Simplifies codegen: no runtime threshold branch, no mutable state, no
reference-identity check. For the foldable path, the int[] buckets open-
addressing table, the keyArray / valueArray, and the generic
HashMap[Any, Int] (for interpreted) are built once on the driver and
embedded in the generated class via addReferenceObj. The generated per-row
codegen still uses SPARK-55959's inline primitive hash over the bucket array
- no autoboxing in the hot loop.
Unifies the type predicate on TypeUtils.typeWithProperEquals; removes
the codegen-only supportsHashLookup whitelist. The two predicates agreed
on all reachable map-key types in practice (Variant is prohibited by
checkForMapKeyType; Geography/Geometry with inherited Object equals
already have this constraint on SPARK-55959's interpretive path). Unifying
on one predicate removes a drift hazard.
Adds usesFoldableHashLookup (visible for testing) on GetMapValueUtil
so tests can assert strategy choice directly, plus updates the config doc
and minor grammar fixes.

Why are the changes needed?

For realistic queries like SELECT my_map_col['k'] FROM t with maps above
the default threshold (1000 entries), the hash path was rebuilding the table
per row. Per-row hash build (O(n) hash computes + array writes) has higher
constant factors than the O(n) linear scan it replaces for a single lookup
per row, so the original optimization could regress this shape. Gating on
foldability ensures the index is only built when it can actually be reused
across rows - which is the regime where it wins.

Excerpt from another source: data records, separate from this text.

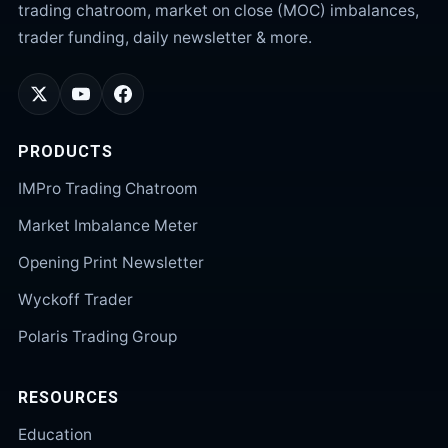
trading chatroom, market on close (MOC) imbalances,
trader funding, daily newsletter & more.
PRODUCTS
IMPro Trading Chatroom
Market Imbalance Meter
Opening Print Newsletter
Wyckoff Trader
Polaris Trading Group
RESOURCES
Education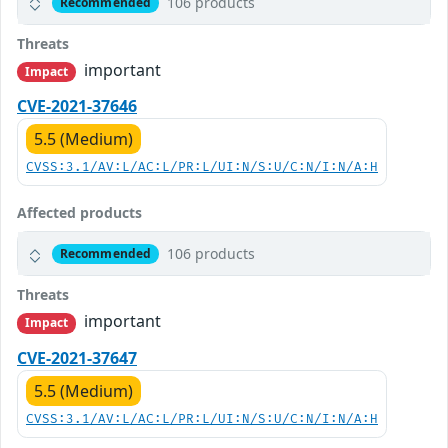
106 products
Recommended
Threats
important
Impact
CVE-2021-37646
5.5 (Medium)
CVSS:3.1/AV:L/AC:L/PR:L/UI:N/S:U/C:N/I:N/A:H
Affected products
106 products
Recommended
Threats
important
Impact
CVE-2021-37647
5.5 (Medium)
CVSS:3.1/AV:L/AC:L/PR:L/UI:N/S:U/C:N/I:N/A:H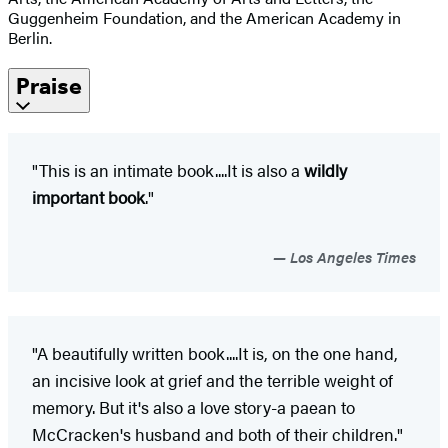
Guggenheim Foundation, and the American Academy in
Berlin.
Praise
"This is an intimate book....It is also a
wildly
important book
."
Los Angeles Times
"A beautifully written book....It is, on the one hand,
an incisive look at grief and the terrible weight of
memory. But it's also a love story-a paean to
McCracken's husband and both of their children."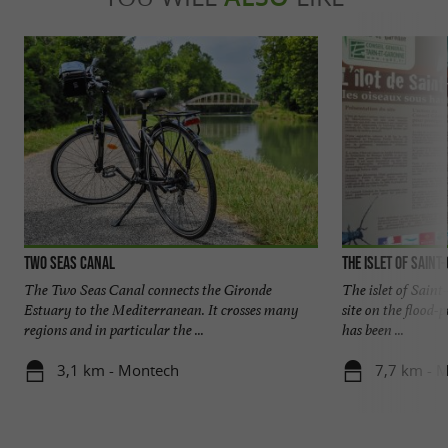
Two Seas Canal
The islet of Saint
The Two Seas Canal connects the Gironde
The islet of Saint
Estuary to the Mediterranean. It crosses many
site on the flood-
regions and in particular the ...
has been ...
3,1 km - Montech
7,7 km - 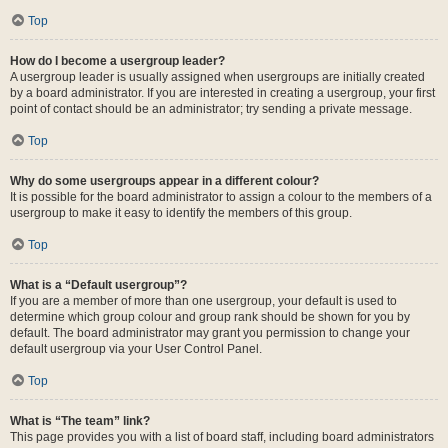
Top
How do I become a usergroup leader?
A usergroup leader is usually assigned when usergroups are initially created
by a board administrator. If you are interested in creating a usergroup, your first
point of contact should be an administrator; try sending a private message.
Top
Why do some usergroups appear in a different colour?
It is possible for the board administrator to assign a colour to the members of a
usergroup to make it easy to identify the members of this group.
Top
What is a “Default usergroup”?
If you are a member of more than one usergroup, your default is used to
determine which group colour and group rank should be shown for you by
default. The board administrator may grant you permission to change your
default usergroup via your User Control Panel.
Top
What is “The team” link?
This page provides you with a list of board staff, including board administrators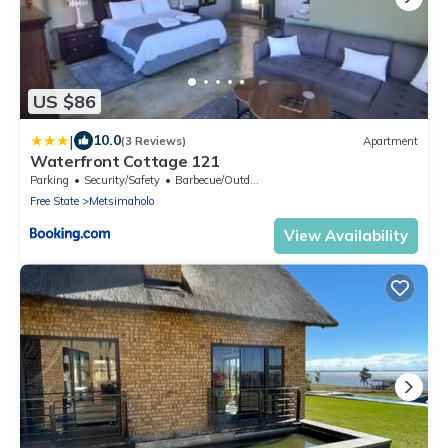
US $86
|
10.0
(3 Reviews)
Apartment
Waterfront Cottage 121
Parking
Security/Safety
Barbecue/Outdoor Cooking
Free State
Metsimaholo
View Availability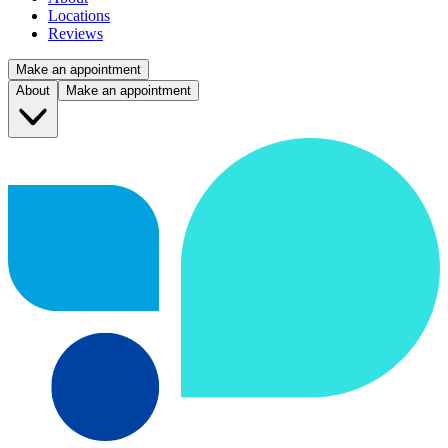
Locations
Reviews
Make an appointment
About
Make an appointment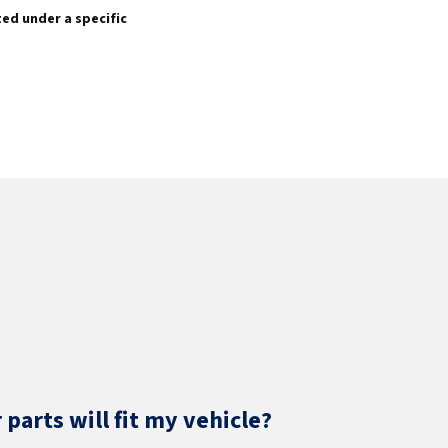
sted under a specific
parts will fit my vehicle?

Local benchmark evidence confirming both that (a) the fix eliminates the
non-foldable regression and (b) foldable-map performance is unchanged vs
SPARK-55959 is posted below in the PR conversation.

Does this PR introduce any user-facing change?

No. Behavior for foldable map lookups (constants / literals) is unchanged.
Non-foldable map lookups revert to the pre-SPARK-55959 linear-scan path,
which fixes the latent regression.

How was this patch tested?

Existing parameterized tests in ComplexTypeSuite and
CollectionExpressionsSuite continue to pass with both threshold=0
(hash path taken for foldable maps) and threshold=Int.MaxValue (linear
path taken).
New test GetMapValue - non-foldable map always uses linear scan:
behavior + usesFoldableHashLookup assertion - a BoundReference-backed
map column (non-foldable) evaluates correctly for both GetMapValue and
ElementAt, and is confirmed to land on LinearExecutor even with
threshold=0.
New test GetMapValue - strategy choice for foldable maps: asserts that a
foldable map above threshold lands on PrebuiltHashExecutor, below
threshold falls back to LinearExecutor, and that unsupported key types
(e.g. BinaryType) always land on LinearExecutor regardless of
threshold.
Benchmark code adds a runMapCol variant so the non-foldable shape is
measured alongside the existing foldable-literal cases (local results
posted below; *-results.txt should be regenerated on CI for consistent
hardware).

Was this patch authored or co-authored using generative AI tooling?

Generated-by: Claude Opus 4.7

LuciferYang · 2026-04-23T03:01:33Z

Thank you for the fix. @cloud-fan

LuciferYang · 2026-04-23T03:07:40Z

Better refresh the microbenchmark results before merging.

LuciferYang · 2026-04-23T03:30:08Z

-        map.valueArray().get(idx, dataType)
+  private def chooseExecutor(): MapLookupExecutor = left.dataType match {
+    case MapType(keyType, _, _)
+        if left.foldable && TypeUtils.typeWithProperEquals(keyType) =>


nit: this isn't strictly equivalent to the old supportsHashLookup whitelist — typeWithProperEquals seems accepts VariantType / GeometryType / GeographyType (all AtomicType), which the old whitelist excluded. Either:

Mention the (intentional) widening in the PR body so reviewers know it's not a mechanical refactor, or

Tighten the predicate to keep behavior bit-for-bit identical, e.g.:

if left.foldable && TypeUtils.typeWithProperEquals(keyType) && !keyType.isInstanceOf[VariantType] && !keyType.isInstanceOf[GeometryType] && !keyType.isInstanceOf[GeographyType] =>

Good catch, thanks. Keeping the predicate on typeWithProperEquals (rather than tightening) so the interpreted and codegen paths stay unified on one predicate - which is what the refactor is aiming for. Added a block comment on chooseExecutor in the latest push explaining why: VariantType is structurally unreachable (checkForMapKeyType rejects it), GeographyType/GeometryType have identity-inherited equals but that's already the state of SPARK-55959's interpreted hash path (same predicate), and non-binary-equality StringType / BinaryType still fall through to linear. Tightening would split the two paths' predicates again, which is the drift hazard we're resolving.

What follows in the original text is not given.